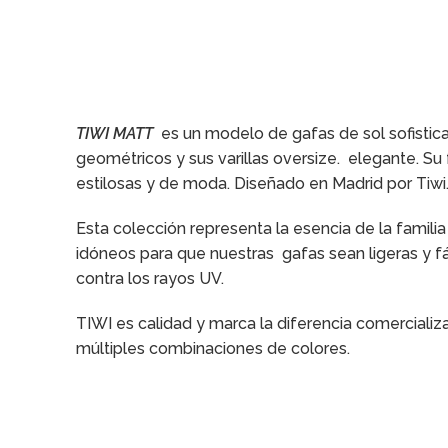
TIWI MATT
es un modelo de gafas de sol sofistica
geométricos y sus varillas oversize. elegante. S
estilosas y de moda. Diseñado en Madrid por Tiwi
Esta colección representa la esencia de la famili
idóneos para que nuestras gafas sean ligeras y f
contra los rayos UV.
TIWI es calidad y marca la diferencia comercializ
múltiples combinaciones de colores.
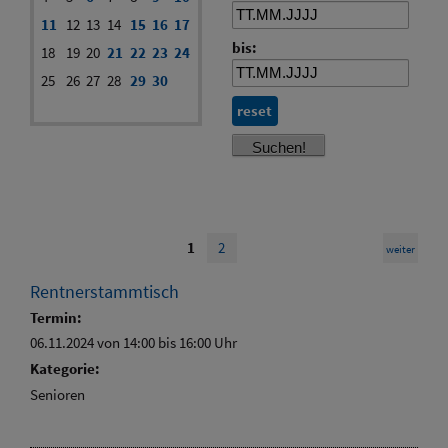
11
12
13
14
15
16
17
bis:
18
19
20
21
22
23
24
25
26
27
28
29
30
reset
1
2
weiter
Rentnerstammtisch
Termin:
06.11.2024 von 14:00
bis 16:00 Uhr
Kategorie:
Senioren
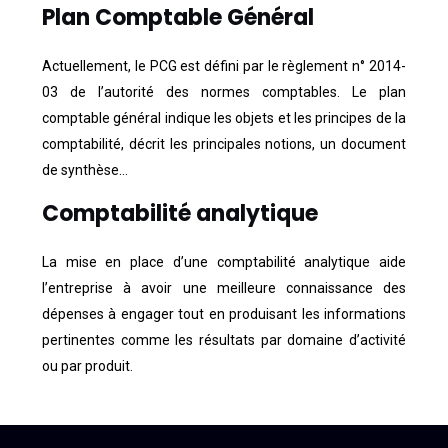
Plan Comptable Général
Actuellement, le PCG est défini par le règlement n° 2014-
03 de l’autorité des normes comptables. Le plan
comptable général indique les objets et les principes de la
comptabilité, décrit les principales notions, un document
de synthèse…
Comptabilité analytique
La mise en place d’une comptabilité analytique aide
l’entreprise à avoir une meilleure connaissance des
dépenses à engager tout en produisant les informations
pertinentes comme les résultats par domaine d’activité
ou par produit.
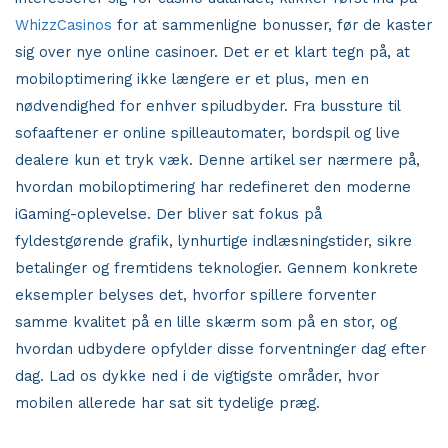
WhizzCasinos
for at sammenligne bonusser, før de kaster
sig over nye online casinoer. Det er et klart tegn på, at
mobiloptimering ikke længere er et plus, men en
nødvendighed for enhver spiludbyder. Fra bussture til
sofaaftener er online spilleautomater, bordspil og live
dealere kun et tryk væk. Denne artikel ser nærmere på,
hvordan mobiloptimering har redefineret den moderne
iGaming-oplevelse. Der bliver sat fokus på
fyldestgørende grafik, lynhurtige indlæsningstider, sikre
betalinger og fremtidens teknologier. Gennem konkrete
eksempler belyses det, hvorfor spillere forventer
samme kvalitet på en lille skærm som på en stor, og
hvordan udbydere opfylder disse forventninger dag efter
dag. Lad os dykke ned i de vigtigste områder, hvor
mobilen allerede har sat sit tydelige præg.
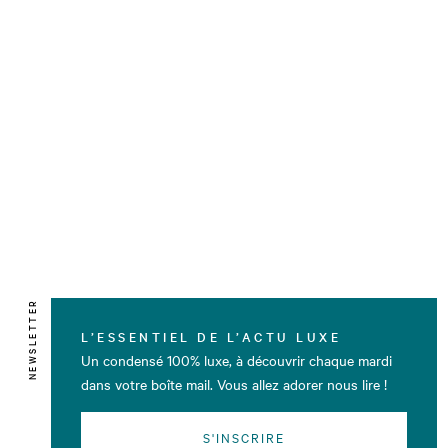
NEWSLETTER
L’ESSENTIEL DE L’ACTU LUXE
Un condensé 100% luxe, à découvrir chaque mardi
dans votre boîte mail. Vous allez adorer nous lire !
S'INSCRIRE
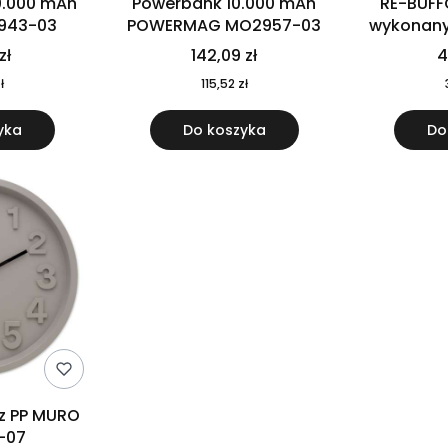
0.000 mAh
Powerbank 10.000 mAh
RE-BUFF
943-03
POWERMAG MO2957-03
wykonany 
nierdzewne
zł
142,09 zł
4
recykling
ł
115,52 zł
yka
Do koszyka
Do
 z PP MURO
-07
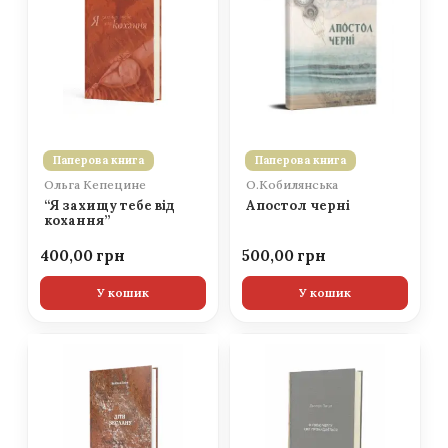
Паперова книга
Паперова книга
Ольга Кепецине
О.Кобилянська
“Я захищу тебе від
Апостол черні
кохання”
400,00
500,00
У кошик
У кошик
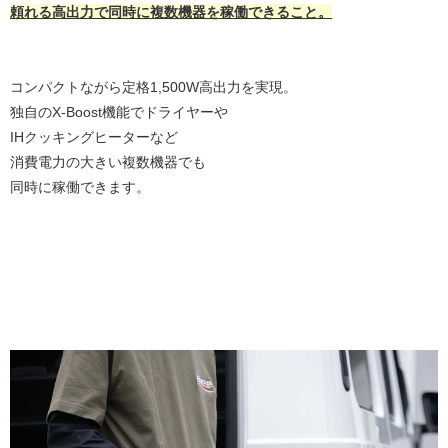
頼れる高出力で同時に複数機器を稼働できること。
コンパクトながら定格1,500W高出力を実現。
独自のX-Boost機能でドライヤーや
IHクッキングヒーターなど
消費電力の大きい複数機器でも
同時に稼働できます。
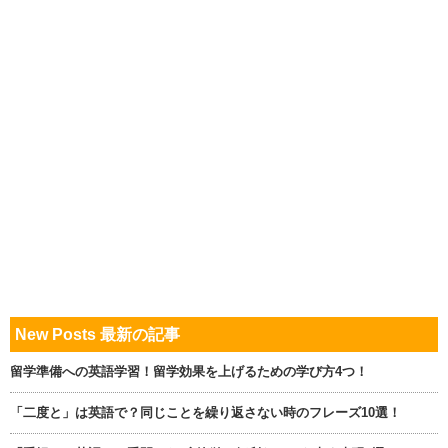
New Posts 最新の記事
留学準備への英語学習！留学効果を上げるための学び方4つ！
「二度と」は英語で？同じことを繰り返さない時のフレーズ10選！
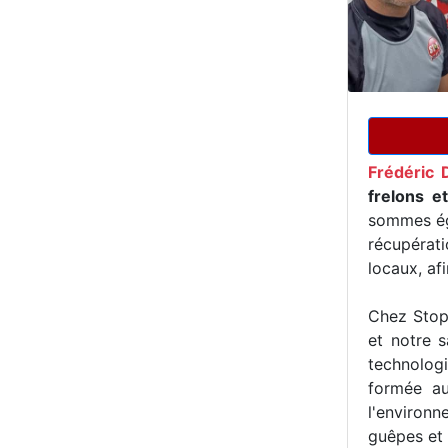
Frédéric 
frelons e
sommes ég
récupérat
locaux, af
Chez Stop 
et notre s
technologi
formée au
l'environn
guêpes et 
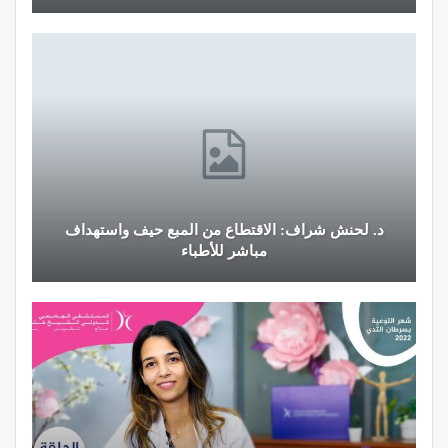
د. لحنش شراف: الاقتطاع من المبع حيف واستهداف
مباشر للأطباء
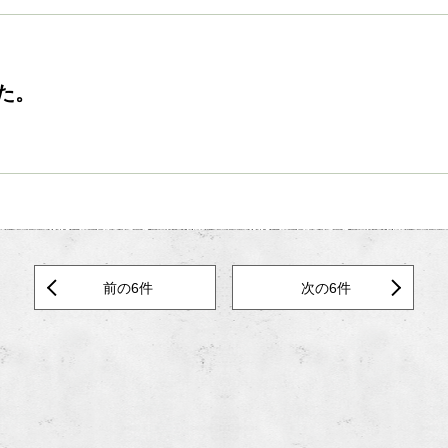
た。
前の6件
次の6件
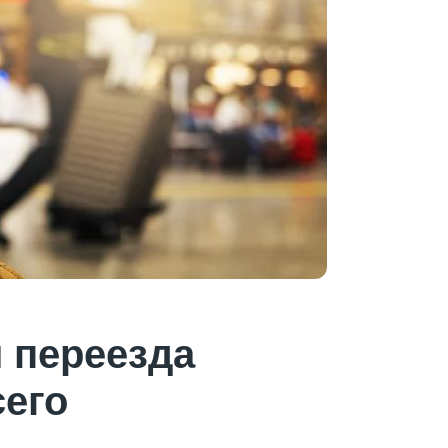
 переезда
сего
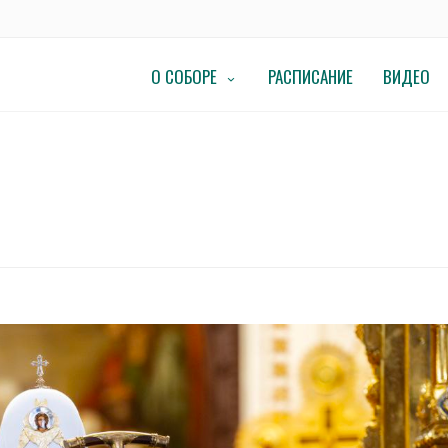
О СОБОРЕ
РАСПИСАНИЕ
ВИДЕО
ет Святейший Патриарх Московский и всея Руси Кирилл.
ТМЕЧАЕТ СВЯТЕЙШИЙ ПАТРИАРХ МОСК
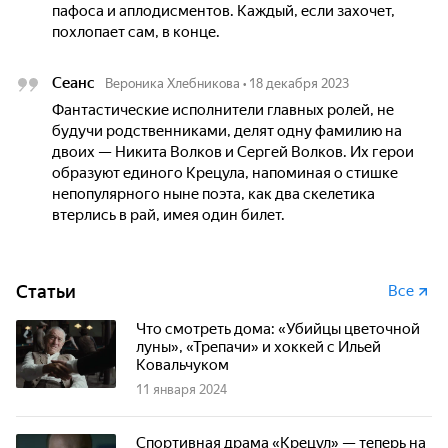
пафоса и аплодисментов. Каждый, если захочет,
похлопает сам, в конце.
Сеанс
Вероника Хлебникова
•
18 декабря 2023
Фантастические исполнители главных ролей, не
будучи родственниками, делят одну фамилию на
двоих — Никита Волков и Сергей Волков. Их герои
образуют единого Крецула, напоминая о стишке
непопулярного ныне поэта, как два скелетика
втерлись в рай, имея один билет.
Статьи
Все
Что смотреть дома: «Убийцы цветочной
луны», «Трепачи» и хоккей с Ильей
Ковальчуком
11 января 2024
Спортивная драма «Крецул» — теперь на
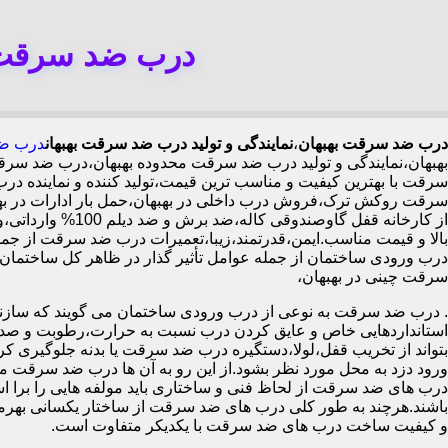
درب ضد سرقت ب
درب ضد سرقت بهبهان
،
نمایندگی و تولید درب ضد سرقت بهبهان
درب ضد
بهبهان،نمایندگی و تولید درب ضد سرقت محدوده بهبهان،درب ضد سر
سرقت با بهترین کیفیت و مناسب ترین قیمت،تولید کننده و نمایند
سرقت روکش ترک،فروش درب داخلی در بهبهان،حمل بار ادارات در به
بالا و قیمت مناسب.ایمن،قدرتمند،زیبا،تعمیرات درب ضد سرقت از جمل
سرقت چینی در بهبهان،
.
درب ضد سرقت به نوعی از درب ورودی ساختمان می گویند که سازنده
استانداردهایی خاص و عایق کردن درب نسبت به حرارت،رطوبت و صدا،آ
بتواند از تخریب قفل،لولا،دستگیره درب ضد سرقت یا بدنه جلوگیری کرده
ورود دزد به محل مورد نظر بشود.از این رو به آن ها درب ضد سرقت می
درب های ضد سرقت از لحاظ فنی و ساختاری باید مولفه هایی را برا استا
باشند.هرچند به طور کلی درب های ضد سرقت از ساختار یکسانی بهرم
و کیفیت ساخت درب های ضد سرقت با یکدیکر متفاوت است.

+--

_Instructions to follow_
Each line from the one holding "будучи родственниками, делят одну фамилию на" through the last line of the records above must be duplicated exactly, and pictures must not be.

_Output for this exercise_
будучи родственниками, делят одну фамилию на
двоих — Никита Волков и Сергей Волков. Их герои
образуют единого Крецула, напоминая о стишке
непопулярного ныне поэта, как два скелетика
втерлись в рай, имея один билет.
Статьи
Все
Что смотреть дома: «Убийцы цветочной
луны», «Трепачи» и хоккей с Ильей
Ковальчуком
11 января 2024
Спортивная драма «Крецул» — теперь на
درب ضد سرقت ب
درب ضد سرقت بهبهان
،
نمایندگی و تولید درب ضد سرقت بهبهان
درب ضد
بهبهان،نمایندگی و تولید درب ضد سرقت محدوده بهبهان،درب ضد سر
سرقت با بهترین کیفیت و مناسب ترین قیمت،تولید کننده و نمایند
سرقت روکش ترک،فروش درب داخلی در بهبهان،حمل بار ادارات در به
بالا و قیمت مناسب.ایمن،قدرتمند،زیبا،تعمیرات درب ضد سرقت از جمل
سرقت چینی در بهبهان،
.
درب ضد سرقت به نوعی از درب ورودی ساختمان می گویند که سازنده
استانداردهایی خاص و عایق کردن درب نسبت به حرارت،رطوبت و صدا،آ
بتواند از تخریب قفل،لولا،دستگیره درب ضد سرقت یا بدنه جلوگیری کرده
ورود دزد به محل مورد نظر بشود.از این رو به آن ها درب ضد سرقت می
درب های ضد سرقت از لحاظ فنی و ساختاری باید مولفه هایی را برا استا
باشند.هرچند به طور کلی درب های ضد سرقت از ساختار یکسانی بهرم
و کیفیت ساخت درب های ضد سرقت با یکدیکر متفاوت است.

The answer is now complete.